Consensus remained elusive between the Arias administration and the opposition Citizen Action Party (PAC) after a meeting this week at the Casa Presidencial.

PAC leader Ottón Solís presented a letter to President Oscar Arias accusing the government’s National Liberation Party (PLN) of violating the law in its handling of 11 bills that would implement the Central American Free-Trade Agreement with the United States (CAFTA).

After the Wednesday meeting, Liberation faction head Mayi Antillón and Presidency Minister Rodrigo Arias criticized the leftist PAC, which opposes CAFTA, for slowing the bills’ progress by presenting hundreds of motions and not attending legislative sessions.

Solís’ letter focuses on four gripes.

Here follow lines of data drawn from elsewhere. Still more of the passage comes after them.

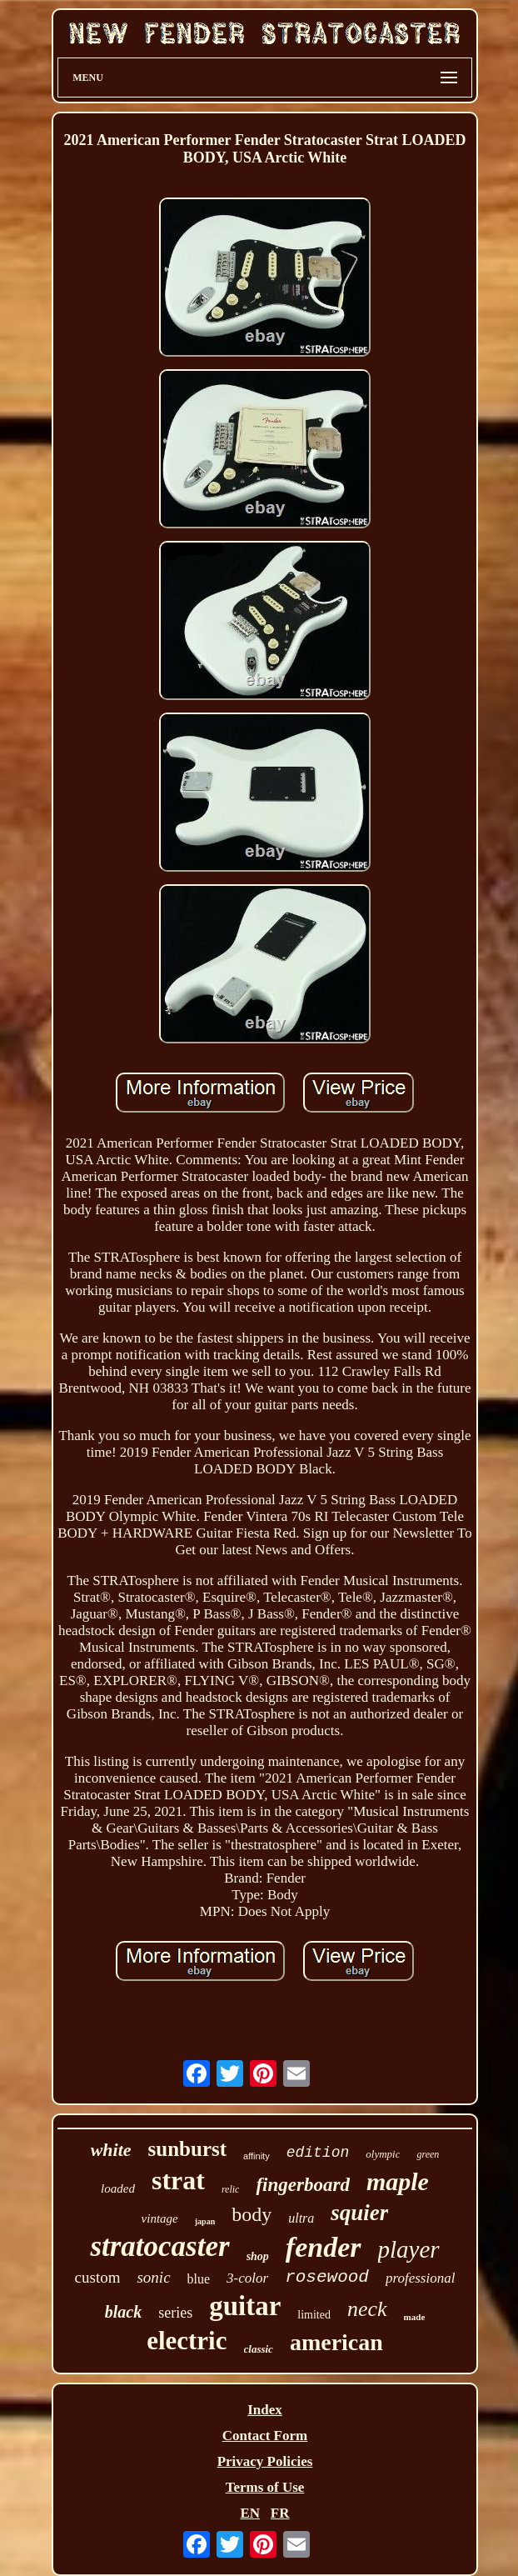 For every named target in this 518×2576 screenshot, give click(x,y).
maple (397, 2181)
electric (187, 2340)
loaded (118, 2188)
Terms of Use (265, 2487)
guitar (245, 2306)
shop (258, 2256)
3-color (247, 2278)
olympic (383, 2154)
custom (98, 2277)
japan (205, 2221)
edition (318, 2152)
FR (280, 2513)
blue (199, 2279)
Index (264, 2410)
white (111, 2149)
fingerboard (302, 2184)
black (123, 2312)
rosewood (327, 2277)
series (175, 2312)
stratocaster (159, 2246)
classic (258, 2349)
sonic (153, 2277)
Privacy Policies (265, 2461)
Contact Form (264, 2435)
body (251, 2214)
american (336, 2342)
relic (231, 2189)
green (427, 2154)
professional (420, 2278)
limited (314, 2314)
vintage (160, 2218)
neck (367, 2309)
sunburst (187, 2149)
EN (250, 2513)
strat (178, 2180)
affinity (256, 2156)
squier (359, 2212)
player (409, 2249)
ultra (301, 2218)
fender (323, 2247)
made (415, 2317) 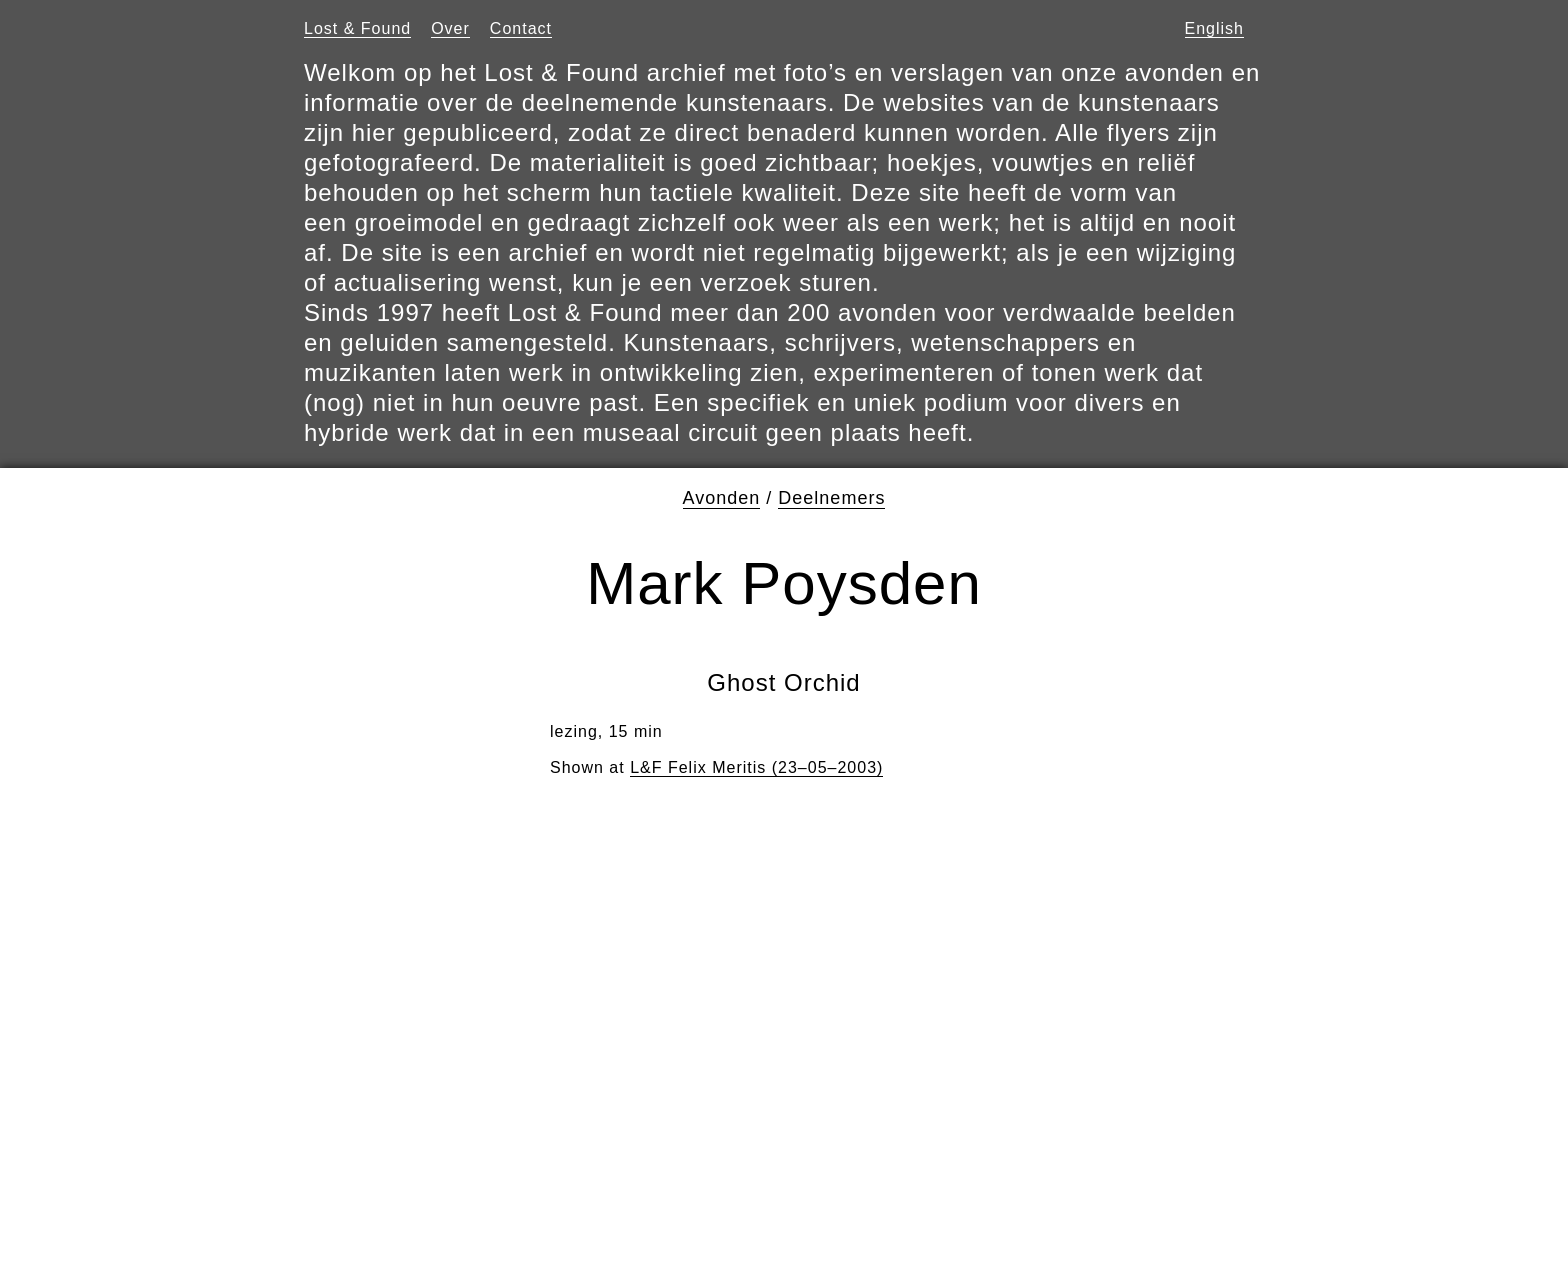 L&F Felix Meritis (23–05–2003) (756, 767)
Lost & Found (357, 28)
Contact (521, 28)
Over (450, 28)
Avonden (722, 498)
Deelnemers (831, 498)
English (1214, 28)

First, PLN was tweaking the CAFTA implementation bills to exceed the treaty’s requirements.

Solís also accused PLN of applying  an illegal fast-track process to a bill that would open the state’s telecommunications monopoly.

And he took issue with the secrecy surrounding regulations issued by the executive branch to elaborate on the CAFTA laws.

And he disagreed with the Arias administration about the procedural steps for Costa Rica to officially enter the treaty.

If PLN addresses these problems, Solís said, PAC would “allow the legislative agenda to proceed with fluidity.”

Rodrigo Arias said the party’s lawyers were studying Solís’ letter.

Solís and Arias also talked Wednesday about the administration’s environment initiative, Peace With Nature, and an agenda for the country’s stint on the United Nations Security Council.